Meet the New Website, Same as the Old Website, Roughly

I’ve finally taken the plunge and switched my website to a more modern blogging software (WordPress) and a dedicated media gallery (Gallery 2). Hopefully through the magic of redirects most shouldn’t notice much difference. I just hope planet hasn’t decided to dump all my posts onto the front page, if it has then I apologise.

I’ve also taken this opportunity to move all my extensions to addons.mozilla.org. Most are currently still in the sandbox, hopefully they will come public soon. I’m also using the nice new AMO API service to populate details on the add-on homepages, means there is only one place I need to make most changes to.

Trimming the Fat

As I mentioned in my last post and as I know everyone is well aware, tinderbox is starting to feel the strain. You already can’t just glance at it to see what is going on. The Firefox tree is currently showing build and test results from a total of 23 machines. The interesting thing is that not all of these machines are actually doing any compiling. The rest are merely running tests on builds produced by the other machines. That isn’t to say that those test results are less important but I wonder whether it is worth treating these differently.

Thinking about this difference I’ve spent a short time knocking together an experimental view of tinderbox. The idea is simple, the test boxes that aren’t actually compiling don’t get a dedicated column. We still want those results though, and luckily there is somewhere to put them, on the build that they are testing. So every actual compile ends up as a box within which can be multiple results from testers. This leaves us a very manageable 9 columns, 3 per platform.

This is quite early stages, the physical perf and test numbers aren’t visible yet, there are a couple of bugs I know about, it doesn’t auto update and I wouldn’t recommend you really use this, but I am interested to know what people think before I proceed any further with it.
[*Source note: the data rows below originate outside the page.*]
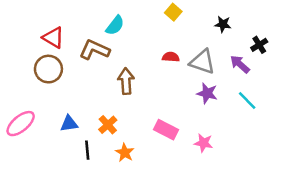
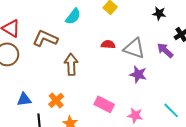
black star: (223, 24) -> (159, 13), moved
cyan semicircle: (115, 25) -> (73, 16), moved
cyan line: (247, 101) -> (171, 110), moved

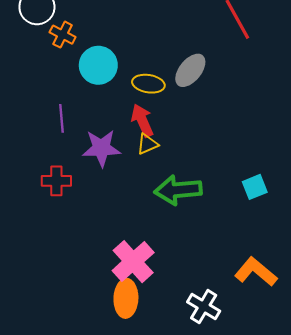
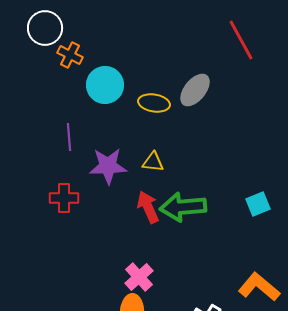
red arrow: (142, 120) -> (148, 207), moved
yellow triangle: (147, 144) -> (153, 162), turned 30
pink cross: (133, 262) -> (139, 277), size x0.7

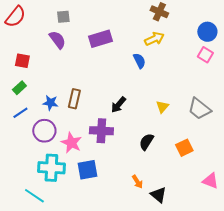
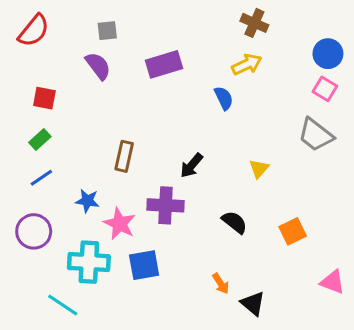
blue star: (50, 103) -> (87, 201), moved
gray trapezoid: (199, 109) -> (316, 135), moved
purple circle: (44, 131) -> (34, 231), moved
black semicircle: (146, 142) -> (234, 222), turned 96

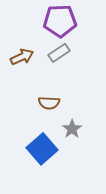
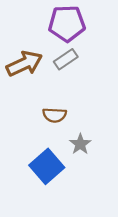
brown arrow: (22, 57) -> (24, 64), size x1.4

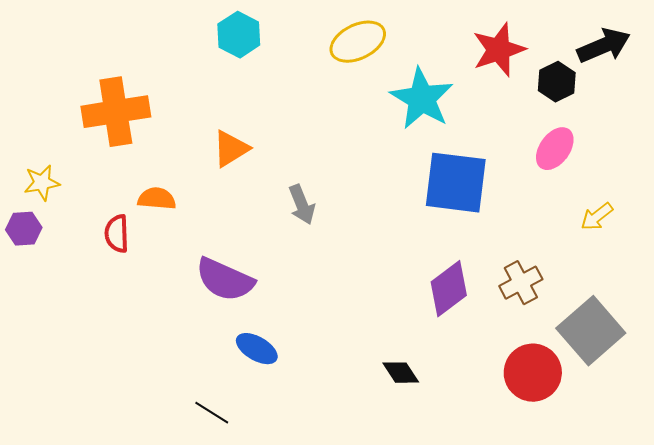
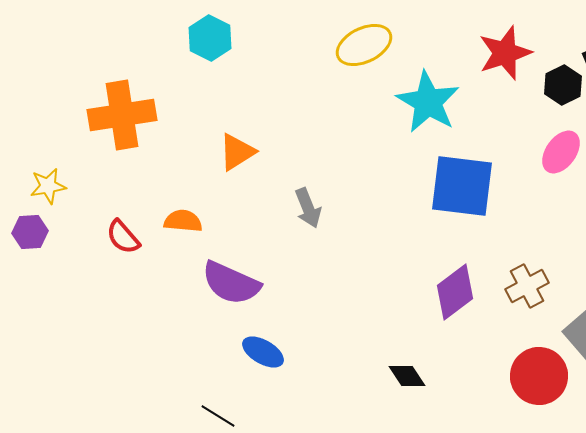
cyan hexagon: (239, 35) -> (210, 38), moved
orange semicircle: (157, 199) -> (183, 221), moved
red semicircle: (117, 234) -> (123, 237), turned -39

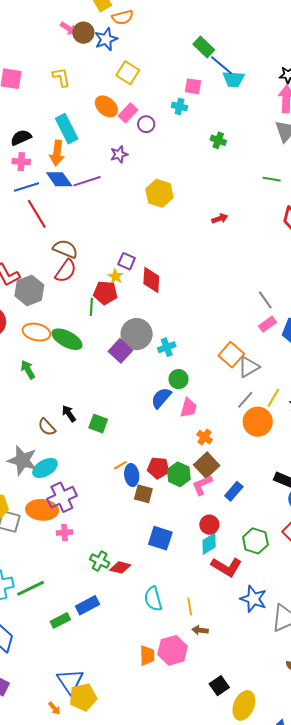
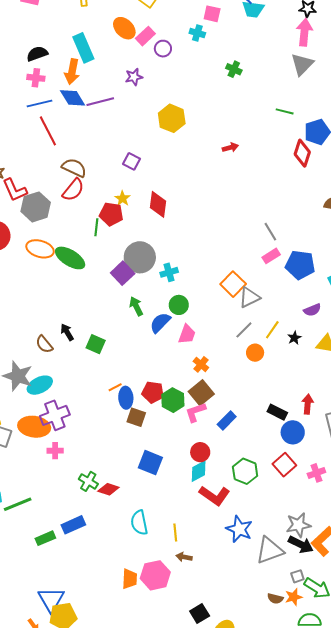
purple square: (127, 261) -> (132, 161), moved
green arrow: (28, 370) -> (136, 306), moved
orange circle: (258, 422) -> (255, 353), size x0.6

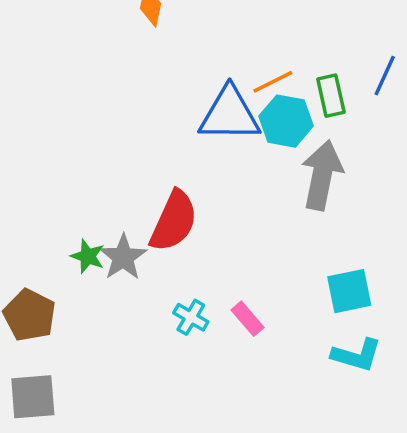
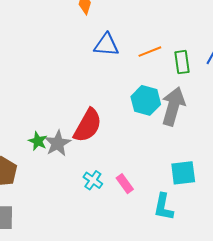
blue triangle: (229, 114) -> (106, 45), moved, size x0.7
cyan hexagon: (286, 121) -> (146, 100), moved
cyan L-shape: (357, 355) -> (163, 207), moved, turned 80

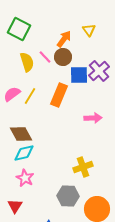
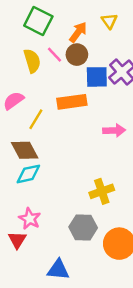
green square: (19, 29) -> (38, 21), moved
orange rectangle: (59, 95) -> (72, 102), turned 60
yellow line: (30, 96) -> (36, 119), moved
pink star: (25, 178) -> (30, 219), moved

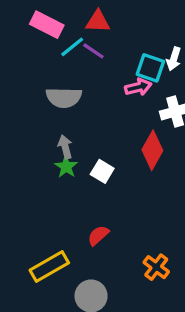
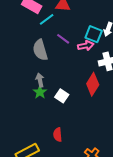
purple line: (93, 51) -> (63, 39), moved
gray semicircle: (64, 98) -> (40, 50), turned 70
red semicircle: (98, 235) -> (58, 135), turned -56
There are a few questions in my mind like how to colour the main box of the build (currently the worse result from the compile and all the test results), how to colour the header (I suspect the worst of the most recent results from all of the machines reporting in that column), where to even put the full perf/test numbers (there isn’t really room in some of the fast nightly boxes). More importantly is this even readable? I think it is good for some things, often tinderbox gets confusing when you see a talos result fail long after the nightly box went green, here that talos red would be back on the nightly box that failed. I can imagine problems trying to figure out why the header is red when it’s actually the talos results from build a couple of times ago that is causing it.

Anyway without further ado, take a look at Tindermerge and let me know your thoughts.

Visualising our Labours

Well it has been a mad few weeks. Between landing the new Get Add-ons pane, sheriffing the Firefox 3 beta 3 freeze, decimating old parts of the code and working through follow-up issues from the Get Add-ons pane and not to mention two 10 hour flights it really has been busy. Thankfully I’ve not just been totally buried under code, I’ve had some small spare time to tinker with a few other things (I need to to keep my sanity).

We’re getting better and better at adding quality control to our code. The QA team do their awesome work, we have some 50,000 automated unit tests now (depending how you count) and our tinderbox now has more machines running performance tests than it does machines building the Fox. One problem that all this brings though is a bit of information overload. The tinderbox is now so large that you can no longer glance to see if you can check in or not. Goodness knows how many pages you need to view to truly monitor all of the performance graphs. So, spurred on by Jonathan’s performance dashboard, I’ve been tinkering with some ways to present some of this data.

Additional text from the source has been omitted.